Teatro Quirino. “Regalo di Natale”, cast d’eccezione gioca a poker col passato

ROMA – Può una partita di poker trasformarsi in una metafora della vita, trascinando sul tavolo da gioco il passato coi suoi fantasmi e l’ironia di un presente svilito dai fallimenti? Uno dei film tra i più amati di Pupi Avati, Regalo di Natale, diviene pièce teatrale – in scena al Teatro Quirino fino al 19 maggio – grazie all’adattamento di Sergio Pierantonio e alla regia di Marcello Cotugno.

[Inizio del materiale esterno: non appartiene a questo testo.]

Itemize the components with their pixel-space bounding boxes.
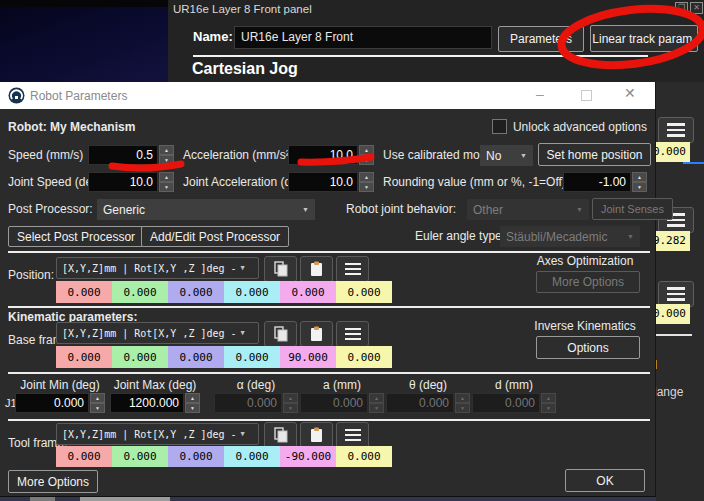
post-processor-select[interactable]: Generic: [97, 199, 315, 220]
copy-icon[interactable]: [264, 422, 297, 448]
rounding-input[interactable]: -1.00: [563, 172, 647, 192]
minimize-icon[interactable]: –: [536, 86, 544, 102]
position-y-field[interactable]: 0.000: [112, 281, 168, 303]
joint-accel-value[interactable]: 10.0: [288, 172, 358, 192]
base-x-field[interactable]: 0.000: [56, 346, 112, 368]
spin-up-icon[interactable]: [185, 393, 200, 403]
tool-z-field[interactable]: 0.000: [168, 446, 224, 467]
joint-min-value[interactable]: 0.000: [15, 393, 89, 413]
spin-up-icon[interactable]: [159, 145, 174, 155]
format-dropdown[interactable]: [X,Y,Z]mm | Rot[X,Y ,Z ]deg -: [56, 257, 259, 279]
a-input: 0.000: [300, 393, 384, 413]
position-ry-field[interactable]: 0.000: [280, 281, 336, 303]
spin-down-icon[interactable]: [159, 155, 174, 165]
copy-icon[interactable]: [264, 256, 297, 282]
spin-down-icon: [283, 403, 298, 413]
joint-max-input[interactable]: 1200.000: [110, 393, 200, 413]
base-z-field[interactable]: 0.000: [168, 346, 224, 368]
name-input[interactable]: UR16e Layer 8 Front: [234, 26, 492, 49]
acceleration-value[interactable]: 10.0: [288, 145, 358, 165]
close-icon[interactable]: ✕: [690, 2, 703, 14]
add-edit-post-processor-button[interactable]: Add/Edit Post Processor: [141, 226, 289, 247]
joint-speed-value[interactable]: 10.0: [88, 172, 158, 192]
euler-angle-select: Stäubli/Mecademic: [500, 226, 640, 247]
position-z-field[interactable]: 0.000: [168, 281, 224, 303]
maximize-icon[interactable]: [581, 90, 592, 101]
spin-up-icon: [369, 393, 384, 403]
tool-ry-field[interactable]: -90.000: [280, 446, 336, 467]
separator: [8, 419, 650, 421]
viewport-top-bar: [0, 0, 168, 7]
base-rz-field[interactable]: 0.000: [336, 346, 392, 368]
position-x-field[interactable]: 0.000: [56, 281, 112, 303]
joint-min-input[interactable]: 0.000: [15, 393, 105, 413]
robodk-logo-icon: [8, 87, 25, 104]
base-ry-field[interactable]: 90.000: [280, 346, 336, 368]
parameters-button[interactable]: Parameters: [498, 26, 584, 52]
ok-button[interactable]: OK: [565, 469, 645, 492]
calibrated-select[interactable]: No: [480, 145, 533, 166]
d-input: 0.000: [472, 393, 556, 413]
spin-down-icon[interactable]: [359, 155, 374, 165]
col-joint-min-header: Joint Min (deg): [15, 378, 105, 392]
spin-down-icon[interactable]: [185, 403, 200, 413]
dialog-close-icon[interactable]: ✕: [624, 85, 636, 101]
format-dropdown[interactable]: [X,Y,Z]mm | Rot[X,Y ,Z ]deg -: [56, 423, 259, 445]
paste-icon[interactable]: [300, 422, 333, 448]
back-window-title: UR16e Layer 8 Front panel: [173, 3, 312, 15]
more-options-button[interactable]: More Options: [8, 470, 98, 493]
calibrated-value: No: [486, 149, 501, 163]
unlock-advanced-label: Unlock advanced options: [513, 120, 647, 134]
spin-up-icon: [283, 393, 298, 403]
base-rx-field[interactable]: 0.000: [224, 346, 280, 368]
speed-input[interactable]: 0.5: [88, 145, 174, 165]
unlock-advanced-checkbox[interactable]: [492, 119, 507, 134]
rounding-value[interactable]: -1.00: [563, 172, 631, 192]
position-rz-field[interactable]: 0.000: [336, 281, 392, 303]
screen: UR16e Layer 8 Front panel ❐ ✕ Name: UR16…: [0, 0, 704, 501]
joint-max-value[interactable]: 1200.000: [110, 393, 184, 413]
3d-viewport[interactable]: [0, 0, 168, 82]
spin-down-icon[interactable]: [159, 182, 174, 192]
tool-rx-field[interactable]: 0.000: [224, 446, 280, 467]
joint-accel-input[interactable]: 10.0: [288, 172, 374, 192]
tool-y-field[interactable]: 0.000: [112, 446, 168, 467]
spin-up-icon[interactable]: [90, 393, 105, 403]
acceleration-input[interactable]: 10.0: [288, 145, 374, 165]
menu-icon[interactable]: [336, 256, 369, 282]
euler-angle-label: Euler angle type:: [415, 229, 505, 243]
select-post-processor-button[interactable]: Select Post Processor: [8, 226, 144, 247]
tool-x-field[interactable]: 0.000: [56, 446, 112, 467]
speed-value[interactable]: 0.5: [88, 145, 158, 165]
spin-down-icon[interactable]: [90, 403, 105, 413]
linear-track-param-button[interactable]: Linear track param.: [590, 25, 698, 52]
inverse-kinematics-options-button[interactable]: Options: [536, 336, 640, 359]
joint-speed-input[interactable]: 10.0: [88, 172, 174, 192]
copy-icon[interactable]: [264, 321, 297, 347]
menu-icon[interactable]: [336, 422, 369, 448]
theta-input: 0.000: [386, 393, 470, 413]
joint-behavior-label: Robot joint behavior:: [346, 202, 456, 216]
dialog-titlebar[interactable]: Robot Parameters – ✕: [0, 82, 655, 109]
paste-icon[interactable]: [300, 256, 333, 282]
menu-icon[interactable]: [336, 321, 369, 347]
position-rx-field[interactable]: 0.000: [224, 281, 280, 303]
euler-angle-value: Stäubli/Mecademic: [506, 230, 607, 244]
spin-down-icon[interactable]: [632, 182, 647, 192]
spin-up-icon[interactable]: [359, 145, 374, 155]
restore-icon[interactable]: ❐: [675, 2, 688, 14]
tool-rz-field[interactable]: 0.000: [336, 446, 392, 467]
spin-up-icon[interactable]: [359, 172, 374, 182]
cartesian-jog-heading: Cartesian Jog: [192, 60, 298, 78]
format-dropdown[interactable]: [X,Y,Z]mm | Rot[X,Y ,Z ]deg -: [56, 322, 259, 344]
accent-line: [683, 162, 704, 164]
spin-up-icon[interactable]: [632, 172, 647, 182]
post-processor-value: Generic: [103, 203, 145, 217]
spin-up-icon[interactable]: [159, 172, 174, 182]
menu-icon[interactable]: [658, 117, 694, 143]
spin-down-icon[interactable]: [359, 182, 374, 192]
paste-icon[interactable]: [300, 321, 333, 347]
robot-name-heading: Robot: My Mechanism: [8, 120, 135, 134]
set-home-position-button[interactable]: Set home position: [538, 143, 651, 166]
base-y-field[interactable]: 0.000: [112, 346, 168, 368]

Quattro amici si ritrovano, dopo molti anni, nella notte di Natale, ad affrontare una partita di poker dalla posta molto alta: l’idea è quella di spennare il vecchio e ricchissimo avvocato Santelia che li ha raggiunti insieme a uno di loro. La notte però nasconde un’insidia dopo l’altra e ciò che doveva essere una rimpatriata tra amici diventa il pretesto per affrontare gli errori del passato.

L’idea originale del film, trasportata nel presente della messa in scena, risulta oltremodo vincente: la società odierna votata alla superficialità dei rapporti, il valore che essa dà al denaro, il successo di nuove forme di gioco d’azzardo, disegnano un’umanità sconfitta e subdola, tenace nei propri errori, eppure mai priva di speranza.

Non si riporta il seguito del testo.